# Another Proflame 2 Remote Question



## honeypig (Sep 24, 2018)

OK, so I purchased a replacement remote from eBay, "new in box", identical to what I have.  Numbers on the bottom match and all that.  I put batteries in it and it sure LOOKS like it's working, but it doesn't turn the stove on.  When I switch it to "on", "off", or "Smart", it gives the "radio wave" icon as if it's transmitting, but nothing at all happens.

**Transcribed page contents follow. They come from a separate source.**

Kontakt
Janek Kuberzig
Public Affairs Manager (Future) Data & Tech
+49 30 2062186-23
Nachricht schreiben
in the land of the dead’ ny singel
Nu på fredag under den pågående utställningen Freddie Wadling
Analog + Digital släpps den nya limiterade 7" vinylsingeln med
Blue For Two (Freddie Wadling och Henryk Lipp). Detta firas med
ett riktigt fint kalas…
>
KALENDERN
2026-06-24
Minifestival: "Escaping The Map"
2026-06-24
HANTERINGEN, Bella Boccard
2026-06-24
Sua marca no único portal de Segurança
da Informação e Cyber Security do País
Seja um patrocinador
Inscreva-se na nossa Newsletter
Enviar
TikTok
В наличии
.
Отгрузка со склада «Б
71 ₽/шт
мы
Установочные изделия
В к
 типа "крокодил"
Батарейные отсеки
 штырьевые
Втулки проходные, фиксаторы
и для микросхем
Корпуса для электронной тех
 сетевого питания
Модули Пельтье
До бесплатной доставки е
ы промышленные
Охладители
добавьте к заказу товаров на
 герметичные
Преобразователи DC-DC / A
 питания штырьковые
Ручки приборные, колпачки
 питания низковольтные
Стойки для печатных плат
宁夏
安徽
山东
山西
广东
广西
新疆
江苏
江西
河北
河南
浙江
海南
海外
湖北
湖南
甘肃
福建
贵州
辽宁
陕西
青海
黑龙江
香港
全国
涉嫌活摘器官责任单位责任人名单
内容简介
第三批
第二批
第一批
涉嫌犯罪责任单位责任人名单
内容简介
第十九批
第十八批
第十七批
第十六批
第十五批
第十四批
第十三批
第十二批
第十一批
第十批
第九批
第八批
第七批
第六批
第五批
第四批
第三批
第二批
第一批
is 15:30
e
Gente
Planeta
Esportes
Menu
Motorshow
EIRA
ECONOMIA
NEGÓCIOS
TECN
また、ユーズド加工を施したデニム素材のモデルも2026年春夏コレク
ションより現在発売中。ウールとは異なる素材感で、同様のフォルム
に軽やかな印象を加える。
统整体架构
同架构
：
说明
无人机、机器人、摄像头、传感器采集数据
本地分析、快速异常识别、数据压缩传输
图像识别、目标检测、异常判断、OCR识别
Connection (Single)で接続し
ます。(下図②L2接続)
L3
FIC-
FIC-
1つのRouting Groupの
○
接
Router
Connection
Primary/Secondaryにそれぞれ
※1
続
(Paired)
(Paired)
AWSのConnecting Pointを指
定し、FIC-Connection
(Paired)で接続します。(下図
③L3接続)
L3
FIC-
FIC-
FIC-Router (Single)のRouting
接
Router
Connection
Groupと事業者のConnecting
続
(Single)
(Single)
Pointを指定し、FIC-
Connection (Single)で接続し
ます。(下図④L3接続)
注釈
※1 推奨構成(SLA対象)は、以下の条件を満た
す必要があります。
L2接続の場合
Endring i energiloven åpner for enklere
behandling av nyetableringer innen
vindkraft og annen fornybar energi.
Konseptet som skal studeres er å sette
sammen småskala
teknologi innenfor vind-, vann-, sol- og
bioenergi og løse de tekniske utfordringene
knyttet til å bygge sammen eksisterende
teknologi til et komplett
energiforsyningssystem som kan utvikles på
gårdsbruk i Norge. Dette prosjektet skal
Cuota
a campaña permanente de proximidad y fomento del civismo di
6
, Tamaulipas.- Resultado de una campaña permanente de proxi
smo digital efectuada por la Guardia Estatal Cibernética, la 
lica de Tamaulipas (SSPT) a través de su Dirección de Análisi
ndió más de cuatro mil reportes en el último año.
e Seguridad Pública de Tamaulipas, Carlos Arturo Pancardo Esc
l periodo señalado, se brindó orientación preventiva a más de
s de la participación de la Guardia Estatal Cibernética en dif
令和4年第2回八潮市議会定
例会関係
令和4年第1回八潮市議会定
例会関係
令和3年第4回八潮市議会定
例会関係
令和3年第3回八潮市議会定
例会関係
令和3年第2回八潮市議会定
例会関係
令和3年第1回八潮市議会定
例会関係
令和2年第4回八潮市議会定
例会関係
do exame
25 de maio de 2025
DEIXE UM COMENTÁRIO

I even took the batteries out of my old remote just in case it was somehow interfering w/the signal, but that made no difference either.

Any ideas?


----------



## DAKSY (Sep 24, 2018)

Have you tried moving the receiver after it's been wired to the valve?
I have in other forums where the location of the receiver in proximity 
to the gas valve has caused issues...


----------



## Millbilly (Sep 25, 2018)

DAKSY said:


> Have you tried moving the receiver after it's been wired to the valve?
> I have in other forums where the location of the receiver in proximity
> to the gas valve has caused issues...


Iirc the receiver and control unit is all one unit in the pro flame 2?  Maybe a sync button? I will look into this tomorrow also


----------



## honeypig (Sep 27, 2018)

Thanks, Millbilly--I'll be watching for your reply.


----------